OTTAWA, Canada, April 22, 2013/African Press Organization (APO)/ – African households will be better able to increase their food production and incomes as they improve their ability to adapt to the impacts of deforestation and the effects of weather on food security and livelihoods. Today, in recognition of Earth Day, Pierre Lemieux, MP for Glengarry-Prescott-Russell and Parliamentary Secretary to the Minister of Agriculture, announced an agro-forestry initiative that will improve food production, reduce poverty and help African families adapt to weather-related challenges in the Democratic Republic of the Congo.
“Today is an opportunity to support people most in need around the world who face extreme weather-related challenges,” said Parliamentary Secretary Lemieux, on behalf of the Honourable Julian Fantino, Minister of International Cooperation. “Canada is committed to assisting vulnerable populations in Africa improve their ability to adapt to weather-related risks through the implementation of innovative and effective development measures that will help ensure sustainable access to food and livelihoods.”
Following a 2012 call for proposals, the Université de Guelph—Campus d’Alfred was selected to lead a project that aims to reduce poverty and increase food self-sufficiency in the Democratic Republic of the Congo, by increasing the production of renewable charcoal on farms that interplant acacia trees with cassava and corn. Twenty graduates from Kinshasa’s Institut des Sciences Agro-vétérinaires, and another 200 households from the surrounding area in the Democratic Republic of the Congo, will be trained in agro-forestry and entrepreneurship. The training, which aims to address the marketing of agricultural products, will help to create more jobs in and around Kinshasa. It will also help to partly respond to the food and energy needs of communities outside the capital city. The Institute’s graduates will be offered a parcel of land on which to implement the project’s agro-forestry model. This is particularly significant because it will help them generate up to $15,000 each in household income.
“There is no better day than today, Earth Day, to put a spotlight on this successful agro-forestry project that will effectively address climate change issues while ensuring the future of food security and economic growth for the people of the Democratic Republic of the Congo,” said Axel Alliez, International Projects Manager, Université de Guelph—Campus d’Alfred. “The Université de Guelph—Campus d’Alfred would like to acknowledge and thank the Government of Canada for supporting this important initiative that will make the implementation of an efficient agro-forestry model possible in order to improve crop yields and provide the Kinshasa area population with a renewable charcoal energy source.”

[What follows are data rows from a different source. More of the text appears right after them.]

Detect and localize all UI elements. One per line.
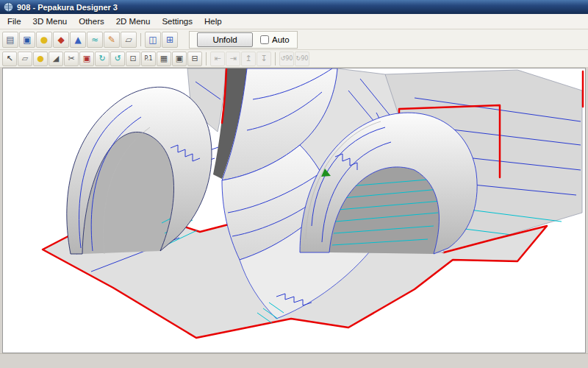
pen-tool-icon: ✎ <box>108 35 115 44</box>
menu-help[interactable]: Help <box>198 15 228 28</box>
layout-2d-window-icon: ⊞ <box>166 35 173 44</box>
menu-others[interactable]: Others <box>73 15 110 28</box>
align-left-button[interactable]: ⇤ <box>210 52 225 66</box>
align-top-button[interactable]: ↥ <box>241 52 256 66</box>
print-preview-icon: ⊟ <box>191 54 198 63</box>
print-preview-button[interactable]: ⊟ <box>187 52 202 66</box>
unfold-curve-icon: ≈ <box>91 35 98 44</box>
toolbar-main-icons: ▤▣●◆▲≈✎▱◫⊞ <box>2 32 178 48</box>
reset-view-button[interactable]: ↺ <box>110 52 125 66</box>
3d-object-icon: ◆ <box>57 35 64 44</box>
rotate-view-button[interactable]: ↻ <box>95 52 110 66</box>
edit-flap-button[interactable]: ▱ <box>18 52 32 66</box>
rotate-left-90-button[interactable]: ↺90 <box>279 52 294 66</box>
page-number-icon: P.1 <box>144 56 152 62</box>
rotate-right-90-button[interactable]: ↻90 <box>295 52 309 66</box>
title-bar[interactable]: 908 - Pepakura Designer 3 <box>0 0 588 14</box>
auto-option: Auto <box>260 35 290 44</box>
new-file-button[interactable]: ▤ <box>2 32 18 48</box>
align-top-icon: ↥ <box>245 54 251 63</box>
check-edge-button[interactable]: ● <box>33 52 48 66</box>
menu-bar: File 3D Menu Others 2D Menu Settings Hel… <box>0 14 588 29</box>
toolbar-tools-icons: ↖▱●◢✂▣↻↺⊡P.1▦▣⊟⇤⇥↥↧↺90↻90 <box>2 52 309 66</box>
window-title: 908 - Pepakura Designer 3 <box>17 3 118 12</box>
cut-edge-icon: ✂ <box>68 54 74 63</box>
edit-flap-icon: ▱ <box>22 54 28 63</box>
model-viewport[interactable] <box>2 68 586 353</box>
toolbar-main: ▤▣●◆▲≈✎▱◫⊞ Unfold Auto <box>0 29 588 50</box>
unfold-curve-button[interactable]: ≈ <box>87 32 103 48</box>
join-edge-button[interactable]: ▣ <box>79 52 94 66</box>
toolbar-tools: ↖▱●◢✂▣↻↺⊡P.1▦▣⊟⇤⇥↥↧↺90↻90 <box>0 50 588 68</box>
unfold-group: Unfold Auto <box>189 31 298 49</box>
app-icon <box>4 2 13 12</box>
divide-face-button[interactable]: ◢ <box>49 52 63 66</box>
menu-settings[interactable]: Settings <box>156 15 198 28</box>
unfold-button[interactable]: Unfold <box>197 32 253 47</box>
select-tool-icon: ↖ <box>6 54 12 63</box>
texture-icon: ▲ <box>74 35 81 44</box>
layout-both-windows-icon: ◫ <box>148 35 157 44</box>
layout-both-windows-button[interactable]: ◫ <box>145 32 161 48</box>
menu-file[interactable]: File <box>1 15 27 28</box>
align-left-icon: ⇤ <box>214 54 220 63</box>
rotate-view-icon: ↻ <box>98 54 105 63</box>
zoom-fit-icon: ⊡ <box>129 54 136 63</box>
3d-object-button[interactable]: ◆ <box>53 32 69 48</box>
page-number-button[interactable]: P.1 <box>141 52 156 66</box>
check-edge-icon: ● <box>37 54 44 63</box>
frame-view-icon: ▣ <box>176 54 183 63</box>
align-right-icon: ⇥ <box>229 54 236 63</box>
save-icon: ▣ <box>23 35 31 44</box>
grid-view-button[interactable]: ▦ <box>157 52 171 66</box>
frame-view-button[interactable]: ▣ <box>172 52 187 66</box>
car-model-svg <box>3 68 585 353</box>
save-button[interactable]: ▣ <box>19 32 35 48</box>
texture-button[interactable]: ▲ <box>70 32 86 48</box>
layout-2d-window-button[interactable]: ⊞ <box>162 32 178 48</box>
align-right-button[interactable]: ⇥ <box>226 52 240 66</box>
divide-face-icon: ◢ <box>53 54 59 63</box>
light-toggle-button[interactable]: ● <box>36 32 52 48</box>
grid-view-icon: ▦ <box>160 54 168 63</box>
align-bottom-button[interactable]: ↧ <box>257 52 271 66</box>
rotate-left-90-icon: ↺90 <box>281 56 293 62</box>
toolbar-separator <box>206 52 207 66</box>
app-window: 908 - Pepakura Designer 3 File 3D Menu O… <box>0 0 588 368</box>
select-tool-button[interactable]: ↖ <box>2 52 17 66</box>
zoom-fit-button[interactable]: ⊡ <box>126 52 140 66</box>
new-file-icon: ▤ <box>6 35 14 44</box>
status-bar <box>0 353 588 368</box>
menu-3d-menu[interactable]: 3D Menu <box>27 15 74 28</box>
align-bottom-icon: ↧ <box>260 54 267 63</box>
toolbar-separator <box>140 33 141 46</box>
rotate-right-90-icon: ↻90 <box>296 56 309 62</box>
pen-tool-button[interactable]: ✎ <box>104 32 120 48</box>
auto-checkbox[interactable] <box>260 35 269 44</box>
join-edge-icon: ▣ <box>83 54 90 63</box>
auto-checkbox-label: Auto <box>272 35 290 44</box>
menu-2d-menu[interactable]: 2D Menu <box>110 15 157 28</box>
note-tool-icon: ▱ <box>125 35 132 44</box>
cut-edge-button[interactable]: ✂ <box>64 52 79 66</box>
toolbar-separator <box>275 52 276 66</box>
note-tool-button[interactable]: ▱ <box>121 32 137 48</box>
reset-view-icon: ↺ <box>114 54 121 63</box>
light-toggle-icon: ● <box>40 35 48 44</box>
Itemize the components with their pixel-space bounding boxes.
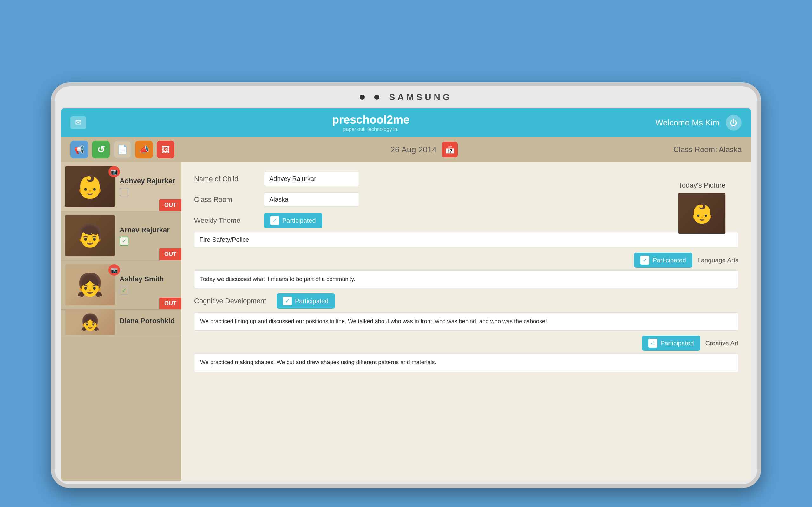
toolbar-date: 26 Aug 2014 📅 xyxy=(174,142,673,158)
student-photo-diana: 👧 xyxy=(65,309,114,335)
weekly-theme-participate[interactable]: ✓ Participated xyxy=(264,213,322,228)
weekly-theme-participated-label: Participated xyxy=(282,217,316,224)
date-text: 26 Aug 2014 xyxy=(391,145,437,155)
student-name-adhvey: Adhvey Rajurkar xyxy=(119,177,177,185)
tablet-device: SAMSUNG ✉ preschool2me paper out. techno… xyxy=(51,82,761,488)
camera-badge-adhvey: 📷 xyxy=(108,166,120,177)
student-item[interactable]: 👧 Diana Poroshkid xyxy=(61,309,182,335)
cog-dev-label: Cognitive Development xyxy=(194,297,270,305)
cog-dev-participate[interactable]: ✓ Participated xyxy=(276,293,335,308)
lang-arts-row: ✓ Participated Language Arts xyxy=(194,252,739,268)
lang-arts-textarea[interactable]: Today we discussed what it means to be p… xyxy=(194,270,739,288)
megaphone-button[interactable]: 📣 xyxy=(135,141,153,158)
name-row: Name of Child Adhvey Rajurkar xyxy=(194,172,739,186)
lang-arts-participated-label: Participated xyxy=(653,257,686,264)
student-item[interactable]: 👦 Arnav Rajurkar ✓ OUT xyxy=(61,211,182,261)
brand-tagline: paper out. technology in. xyxy=(332,126,409,132)
student-info-diana: Diana Poroshkid xyxy=(114,317,177,328)
cog-dev-row: Cognitive Development ✓ Participated xyxy=(194,293,739,308)
student-info-ashley: Ashley Smith ✓ xyxy=(114,275,177,295)
student-check-ashley[interactable]: ✓ xyxy=(119,286,129,295)
student-name-arnav: Arnav Rajurkar xyxy=(119,226,177,234)
cog-dev-participated-label: Participated xyxy=(295,297,328,305)
out-badge-ashley: OUT xyxy=(159,297,182,309)
power-button[interactable]: ⏻ xyxy=(726,115,742,130)
student-info-arnav: Arnav Rajurkar ✓ xyxy=(114,226,177,245)
out-badge-arnav: OUT xyxy=(159,248,182,260)
out-badge-adhvey: OUT xyxy=(159,199,182,211)
classroom-form-label: Class Room xyxy=(194,195,258,204)
tablet-brand: SAMSUNG xyxy=(389,92,452,102)
tablet-screen: ✉ preschool2me paper out. technology in.… xyxy=(61,108,751,481)
app-header: ✉ preschool2me paper out. technology in.… xyxy=(61,108,751,137)
student-check-arnav[interactable]: ✓ xyxy=(119,237,129,245)
creative-arts-participate[interactable]: ✓ Participated xyxy=(642,336,700,351)
student-list: 👶 📷 Adhvey Rajurkar OUT 👦 Arnav Ra xyxy=(61,162,182,481)
toolbar-icons: 📢 ↺ 📄 📣 🖼 xyxy=(70,141,174,158)
detail-panel-inner: Today's Picture 👶 Name of Child Adhvey R… xyxy=(194,172,739,372)
classroom-input[interactable]: Alaska xyxy=(264,192,359,207)
student-photo-arnav: 👦 xyxy=(65,215,114,257)
calendar-icon[interactable]: 📅 xyxy=(442,142,458,158)
name-input[interactable]: Adhvey Rajurkar xyxy=(264,172,359,186)
lang-arts-label: Language Arts xyxy=(698,257,739,264)
todays-picture-frame: 👶 xyxy=(678,193,726,234)
photo-button[interactable]: 🖼 xyxy=(157,141,174,158)
cog-dev-textarea[interactable]: We practiced lining up and discussed our… xyxy=(194,313,739,331)
student-info-adhvey: Adhvey Rajurkar xyxy=(114,177,177,196)
cog-dev-check: ✓ xyxy=(283,297,292,305)
student-check-adhvey[interactable] xyxy=(119,187,129,196)
tablet-top-bar: SAMSUNG xyxy=(55,86,757,108)
classroom-row: Class Room Alaska xyxy=(194,192,739,207)
todays-picture: Today's Picture 👶 xyxy=(678,181,726,234)
welcome-text: Welcome Ms Kim xyxy=(655,118,719,128)
creative-arts-participated-label: Participated xyxy=(660,340,694,347)
main-content: 👶 📷 Adhvey Rajurkar OUT 👦 Arnav Ra xyxy=(61,162,751,481)
creative-arts-row: ✓ Participated Creative Art xyxy=(194,336,739,351)
name-label: Name of Child xyxy=(194,175,258,183)
tablet-dot-2 xyxy=(374,95,379,100)
weekly-theme-row: Weekly Theme ✓ Participated xyxy=(194,213,739,228)
refresh-button[interactable]: ↺ xyxy=(92,141,110,158)
detail-panel: Today's Picture 👶 Name of Child Adhvey R… xyxy=(182,162,751,481)
camera-badge-ashley: 📷 xyxy=(108,264,120,276)
header-right: Welcome Ms Kim ⏻ xyxy=(655,115,742,130)
toolbar: 📢 ↺ 📄 📣 🖼 26 Aug 2014 📅 Class Room: Alas… xyxy=(61,137,751,162)
mail-icon[interactable]: ✉ xyxy=(70,116,86,129)
student-name-diana: Diana Poroshkid xyxy=(119,317,177,325)
creative-arts-label: Creative Art xyxy=(705,340,739,347)
student-photo-ashley: 👧 xyxy=(65,264,114,305)
lang-arts-participate[interactable]: ✓ Participated xyxy=(634,252,693,268)
student-photo-adhvey: 👶 xyxy=(65,166,114,207)
pages-button[interactable]: 📄 xyxy=(113,141,131,158)
classroom-label: Class Room: Alaska xyxy=(673,145,742,154)
header-brand: preschool2me paper out. technology in. xyxy=(332,113,409,132)
brand-name: preschool2me xyxy=(332,113,409,126)
student-item[interactable]: 👧 📷 Ashley Smith ✓ OUT xyxy=(61,261,182,309)
weekly-theme-label: Weekly Theme xyxy=(194,216,258,225)
announce-button[interactable]: 📢 xyxy=(70,141,88,158)
tablet-dot-1 xyxy=(360,95,365,100)
creative-arts-check: ✓ xyxy=(648,339,657,348)
weekly-theme-input[interactable] xyxy=(194,232,739,247)
creative-arts-textarea[interactable]: We practiced making shapes! We cut and d… xyxy=(194,353,739,372)
todays-picture-label: Today's Picture xyxy=(678,181,726,189)
weekly-theme-check: ✓ xyxy=(270,216,279,225)
lang-arts-check: ✓ xyxy=(641,256,649,265)
student-name-ashley: Ashley Smith xyxy=(119,275,177,283)
student-item[interactable]: 👶 📷 Adhvey Rajurkar OUT xyxy=(61,162,182,211)
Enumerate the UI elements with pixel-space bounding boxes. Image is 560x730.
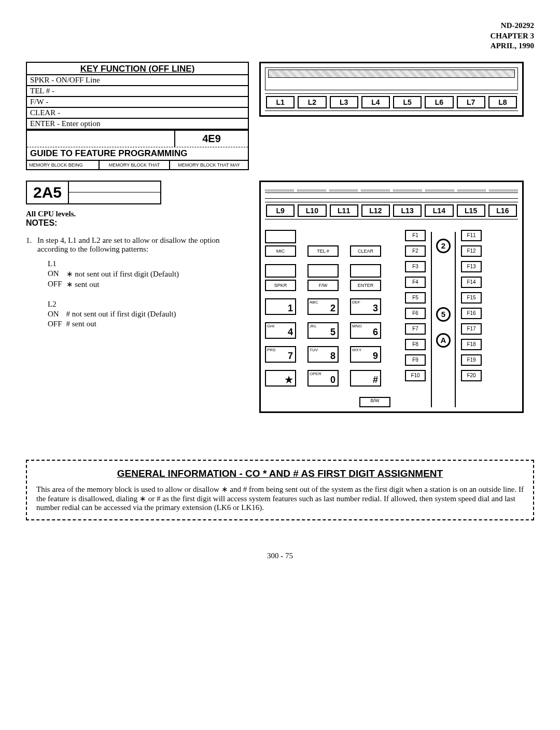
f-key[interactable]: F15 (461, 292, 482, 304)
line-button[interactable]: L16 (488, 204, 517, 217)
kf-guide: GUIDE TO FEATURE PROGRAMMING (27, 147, 248, 160)
line-button[interactable]: L1 (266, 96, 295, 108)
enter-key[interactable]: ENTER (350, 280, 381, 291)
dial-key-3[interactable]: DEF3 (350, 298, 381, 315)
doc-header: ND-20292 CHAPTER 3 APRIL, 1990 (26, 21, 534, 51)
fw-key[interactable]: F/W (307, 280, 339, 291)
line-button[interactable]: L13 (393, 204, 422, 217)
dial-key-4[interactable]: GHI4 (265, 322, 296, 339)
f-key[interactable]: F13 (461, 261, 482, 272)
f-key[interactable]: F18 (461, 339, 482, 350)
f-column-left: F1 F2 F3 F4 F5 F6 F7 F8 F9 F10 (405, 230, 426, 407)
page-number: 300 - 75 (26, 552, 534, 560)
option-table: L1 ON∗ not sent out if first digit (Defa… (48, 259, 183, 329)
circle-5[interactable]: 5 (436, 307, 451, 322)
lcd-display (265, 67, 518, 90)
opt-head: L1 (48, 259, 66, 269)
opt-desc: ∗ not sent out if first digit (Default) (66, 269, 184, 279)
blank-key[interactable] (265, 230, 296, 243)
general-info-title: GENERAL INFORMATION - CO * AND # AS FIRS… (36, 468, 524, 479)
f-key[interactable]: F5 (405, 292, 426, 304)
line-button[interactable]: L7 (457, 96, 485, 108)
kf-mem1: MEMORY BLOCK BEING (27, 161, 100, 169)
key-function-title: KEY FUNCTION (OFF LINE) (27, 63, 248, 75)
f-key[interactable]: F7 (405, 323, 426, 335)
clear-key[interactable]: CLEAR (350, 245, 381, 257)
f-key[interactable]: F8 (405, 339, 426, 350)
line-button[interactable]: L12 (361, 204, 390, 217)
opt-label: OFF (48, 319, 66, 329)
kf-line: F/W - (27, 97, 248, 108)
dial-key-5[interactable]: JKL5 (307, 322, 339, 339)
bw-key[interactable]: B/W (359, 397, 390, 407)
notes-heading: NOTES: (26, 218, 249, 228)
line-button[interactable]: L10 (298, 204, 326, 217)
dial-key-hash[interactable]: # (350, 370, 381, 387)
f-key[interactable]: F19 (461, 354, 482, 366)
line-button[interactable]: L5 (393, 96, 422, 108)
f-key[interactable]: F9 (405, 354, 426, 366)
dial-key-star[interactable]: ★ (265, 370, 296, 387)
line-button[interactable]: L4 (361, 96, 390, 108)
kf-line: SPKR - ON/OFF Line (27, 75, 248, 86)
general-info-body: This area of the memory block is used to… (36, 485, 524, 512)
tel-key[interactable]: TEL # (307, 245, 339, 257)
doc-id: ND-20292 (26, 21, 534, 31)
f-key[interactable]: F17 (461, 323, 482, 335)
phone-panel-top: L1 L2 L3 L4 L5 L6 L7 L8 (259, 62, 524, 117)
circle-a[interactable]: A (436, 333, 451, 348)
kf-mem2: MEMORY BLOCK THAT (100, 161, 170, 169)
f-key[interactable]: F4 (405, 277, 426, 288)
kf-line: CLEAR - (27, 108, 248, 119)
kf-code: 4E9 (175, 131, 248, 147)
f-key[interactable]: F10 (405, 370, 426, 381)
f-key[interactable]: F2 (405, 245, 426, 257)
dial-key-7[interactable]: PRS7 (265, 346, 296, 363)
blank-key[interactable] (265, 264, 296, 278)
line-button[interactable]: L8 (488, 96, 517, 108)
opt-label: ON (48, 309, 66, 319)
cpu-levels: All CPU levels. (26, 210, 249, 218)
dial-key-9[interactable]: WXY9 (350, 346, 381, 363)
dial-key-6[interactable]: MNO6 (350, 322, 381, 339)
line-button[interactable]: L6 (425, 96, 453, 108)
dial-key-2[interactable]: ABC2 (307, 298, 339, 315)
general-info-box: GENERAL INFORMATION - CO * AND # AS FIRS… (26, 460, 534, 520)
f-key[interactable]: F12 (461, 245, 482, 257)
doc-chapter: CHAPTER 3 (26, 31, 534, 42)
section-code: 2A5 (26, 181, 68, 204)
line-button[interactable]: L3 (330, 96, 358, 108)
f-key[interactable]: F11 (461, 230, 482, 241)
opt-label: OFF (48, 279, 66, 290)
section-code-empty (68, 181, 161, 204)
dial-key-8[interactable]: TUV8 (307, 346, 339, 363)
mic-key[interactable]: MIC (265, 245, 296, 257)
line-button-row: L1 L2 L3 L4 L5 L6 L7 L8 (265, 93, 518, 111)
lcd-line (268, 70, 515, 78)
blank-key[interactable] (350, 264, 381, 278)
f-key[interactable]: F16 (461, 308, 482, 319)
circle-2[interactable]: 2 (436, 239, 451, 253)
dial-key-1[interactable]: 1 (265, 298, 296, 315)
section-code-box: 2A5 (26, 181, 249, 204)
dial-key-0[interactable]: OPER0 (307, 370, 339, 387)
f-column-right: F11 F12 F13 F14 F15 F16 F17 F18 F19 F20 (461, 230, 482, 407)
line-button[interactable]: L11 (330, 204, 358, 217)
line-button[interactable]: L9 (266, 204, 295, 217)
kf-empty-cell (27, 131, 175, 147)
blank-key[interactable] (307, 264, 339, 278)
f-key[interactable]: F6 (405, 308, 426, 319)
f-key[interactable]: F3 (405, 261, 426, 272)
f-key[interactable]: F1 (405, 230, 426, 241)
line-button[interactable]: L14 (425, 204, 453, 217)
f-key[interactable]: F14 (461, 277, 482, 288)
phone-panel-bottom: L9 L10 L11 L12 L13 L14 L15 L16 MIC TEL #… (259, 181, 524, 413)
circle-column: 2 5 A (431, 232, 456, 407)
spkr-key[interactable]: SPKR (265, 280, 296, 291)
opt-label: ON (48, 269, 66, 279)
opt-desc: ∗ sent out (66, 279, 184, 290)
line-button-row: L9 L10 L11 L12 L13 L14 L15 L16 (265, 202, 518, 219)
f-key[interactable]: F20 (461, 370, 482, 381)
line-button[interactable]: L15 (457, 204, 485, 217)
line-button[interactable]: L2 (298, 96, 326, 108)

In addition to today’s announcement, Economic Action Plan (EAP) 2013 also reaffirmed Canada’s commitment to poverty reduction and food security. The Harper Government also announced in EAP2013 that the responsibilities of the Minister and the priority of international development and humanitarian assistance will be enshrined, for the first time ever, into law. The new Department of Foreign Affairs, Trade and Development will make Canada’s international assistance more focused, effective and aligned with Canada’s foreign policy objectives.